The Blue Jays quickly re-signed Casey Lawrence after he became a free agent this fall. A nondrafted free agent from Albright College in Reading, Pa., signed in 2010, he combines groundball tendencies with above-average control.
|GROUNDOUT-TO-AIROUT RATIO (Relievers)|
|1||Rowen, Ben||Blue Jays||rhp||28||IL||47||3.25||5.2|
In Focus: Ben Rowen and Chase Huchingson, the top two pitchers on this list with the 3-to-1 ground-to-fly ratios, are low-slot relievers. Rowen retired same-side batters about 70 percent of the time in 2016, while Huchingson managed only about 60 percent.
Best Control • Pitchers
|WALK RATE (Starters)|
|4||Lawrence, Casey||Blue Jays||rhp||29||EL||75||4.1||98%|
In Focus: Prior to signing with the Astros in January, Cesar Valdez had not pitched in affiliated ball since 2011. That time away certainly didn’t inhibit him from ranking among the Pacific Coast League leaders with a 3.12 ERA and 1.13 WHIP in 2016. Valdez pitched in the Mexican League in 2013 and 2015 and in winter ball every year to stay sharp. He appears on the free-agent leaderboards for walk rate, strikeout rate, home run rate and groundball rate, which suggests he will make a nice depth option for the Athletics, who signed him last week.
|WALK RATE (Relievers)|
In Focus: The Giants quickly signed 28-year-old lefthander Kraig Sitton this fall when he hit the market. The 6-foot-5 Oregon State product sharpened his control markedly in 2016 and has past 40-man roster time (but no big league experience) with the Rockies, his drafting organization. Sitton has a track record for retiring same-side batters in the minors, and in 2016 he allowed lefties to hit just .211/.253/.300 in nearly 100 plate appearances.
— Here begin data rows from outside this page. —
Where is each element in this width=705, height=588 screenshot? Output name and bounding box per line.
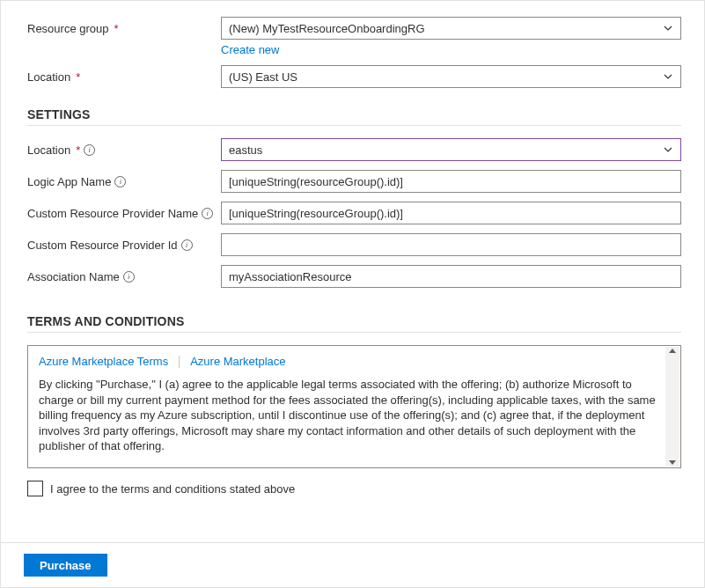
crp-id-label: Custom Resource Provider Id i (27, 233, 221, 252)
required-asterisk: * (76, 70, 80, 84)
resource-group-field: (New) MyTestResourceOnboardingRG Create … (221, 17, 681, 56)
info-icon[interactable]: i (202, 208, 213, 219)
row-location-basics: Location * (US) East US (27, 65, 681, 88)
terms-links: Azure Marketplace Terms Azure Marketplac… (39, 355, 670, 368)
assoc-name-label-text: Association Name (27, 270, 120, 283)
logic-app-name-label-text: Logic App Name (27, 175, 111, 188)
link-separator (179, 356, 180, 368)
info-icon[interactable]: i (181, 239, 193, 251)
agree-row: I agree to the terms and conditions stat… (27, 481, 681, 496)
terms-heading: TERMS AND CONDITIONS (27, 314, 681, 328)
settings-divider (27, 125, 681, 126)
assoc-name-input[interactable] (221, 265, 681, 288)
crp-name-input[interactable] (221, 202, 681, 224)
footer: Purchase (1, 542, 704, 587)
settings-location-value: eastus (229, 143, 262, 157)
terms-body-text: By clicking "Purchase," I (a) agree to t… (39, 377, 670, 454)
assoc-name-label: Association Name i (27, 265, 221, 283)
logic-app-name-input[interactable] (221, 170, 681, 193)
row-settings-location: Location * i eastus (27, 138, 681, 161)
row-assoc-name: Association Name i (27, 265, 681, 288)
agree-checkbox[interactable] (27, 481, 43, 496)
logic-app-name-label: Logic App Name i (27, 170, 221, 188)
row-crp-name: Custom Resource Provider Name i (27, 202, 681, 224)
azure-marketplace-link[interactable]: Azure Marketplace (190, 355, 285, 368)
resource-group-label-text: Resource group (27, 22, 109, 35)
terms-scrollbar[interactable] (665, 347, 679, 467)
settings-location-label: Location * i (27, 138, 221, 157)
resource-group-value: (New) MyTestResourceOnboardingRG (229, 22, 425, 35)
create-new-link[interactable]: Create new (221, 43, 279, 56)
info-icon[interactable]: i (84, 144, 95, 156)
scroll-down-icon[interactable] (669, 460, 676, 465)
crp-id-input[interactable] (221, 233, 681, 256)
settings-location-select[interactable]: eastus (221, 138, 681, 161)
resource-group-label: Resource group * (27, 17, 221, 35)
resource-group-select[interactable]: (New) MyTestResourceOnboardingRG (221, 17, 681, 40)
azure-marketplace-terms-link[interactable]: Azure Marketplace Terms (39, 355, 168, 368)
settings-location-label-text: Location (27, 143, 70, 157)
location-basics-value: (US) East US (229, 70, 297, 84)
crp-name-label-text: Custom Resource Provider Name (27, 207, 198, 220)
terms-divider (27, 332, 681, 333)
location-basics-label: Location * (27, 65, 221, 84)
scroll-up-icon[interactable] (669, 349, 676, 353)
chevron-down-icon (663, 23, 673, 33)
crp-name-label: Custom Resource Provider Name i (27, 202, 221, 220)
agree-label: I agree to the terms and conditions stat… (50, 482, 295, 496)
location-basics-label-text: Location (27, 70, 70, 84)
chevron-down-icon (663, 144, 673, 155)
info-icon[interactable]: i (123, 271, 135, 283)
crp-id-label-text: Custom Resource Provider Id (27, 239, 178, 252)
purchase-button[interactable]: Purchase (24, 554, 107, 577)
chevron-down-icon (663, 71, 673, 82)
row-logic-app-name: Logic App Name i (27, 170, 681, 193)
terms-box: Azure Marketplace Terms Azure Marketplac… (27, 345, 681, 468)
settings-heading: SETTINGS (27, 107, 681, 121)
info-icon[interactable]: i (114, 176, 126, 187)
required-asterisk: * (76, 143, 80, 157)
row-resource-group: Resource group * (New) MyTestResourceOnb… (27, 17, 681, 56)
row-crp-id: Custom Resource Provider Id i (27, 233, 681, 256)
deployment-panel: Resource group * (New) MyTestResourceOnb… (0, 0, 705, 588)
location-basics-select[interactable]: (US) East US (221, 65, 681, 88)
required-asterisk: * (114, 22, 119, 35)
|STRIKEOUT RATE (Starters)|
|2||Atkins, Mitch||Red Sox||rhp||31||EL||127||26.4||97%|
In Focus: The Angels quickly signed Osmer Morales when he became a free agent, and he should begin 2017 in the Double-A rotation. He pitches at 88 mph but generates tremendous spin on the pitch, which makes it appear faster to opposing batters, and he also generates swings and misses with a low-70s curveball and low-80s changeup. While Morales throws no pitch that would grade better than average, he hides the ball well and locates all his pitches for strikes. He is one of the most promising starting pitchers on the minor league free agent market.
|STRIKEOUT RATE (Relievers)|
In Focus: Jeff Malm has one of the more interesting backstories among the pool of minor league free agents. The Rays went over-slot to sign him as a fifth-round pick in 2009—back when he played first base at Bishop Gorman High in Las Vegas. Malm, who bats lefthanded, reached Double-A as a position player in 2014 but didn’t hit for a ton of power, so Tampa Bay released him that offseason.
The Angels signed Malm as a pitcher in February 2015 but didn’t retain him after 15 games (including six starts) at Rookie-level Orem. The Dodgers signed him for 2016, and he went to spring training expecting to be a position player once again. Ultimately, he wound up back on the mound and made his first appearance in the California League on April 28. He made it back to Double-A in July, this time as a pitcher. While he got lit up in his first and last outings in the Texas League, he recorded a 0.56 ERA with 13 strikeouts and three walks in 16 innings in between. Malm will focus on preparing to pitch this offseason and could be a sleeper.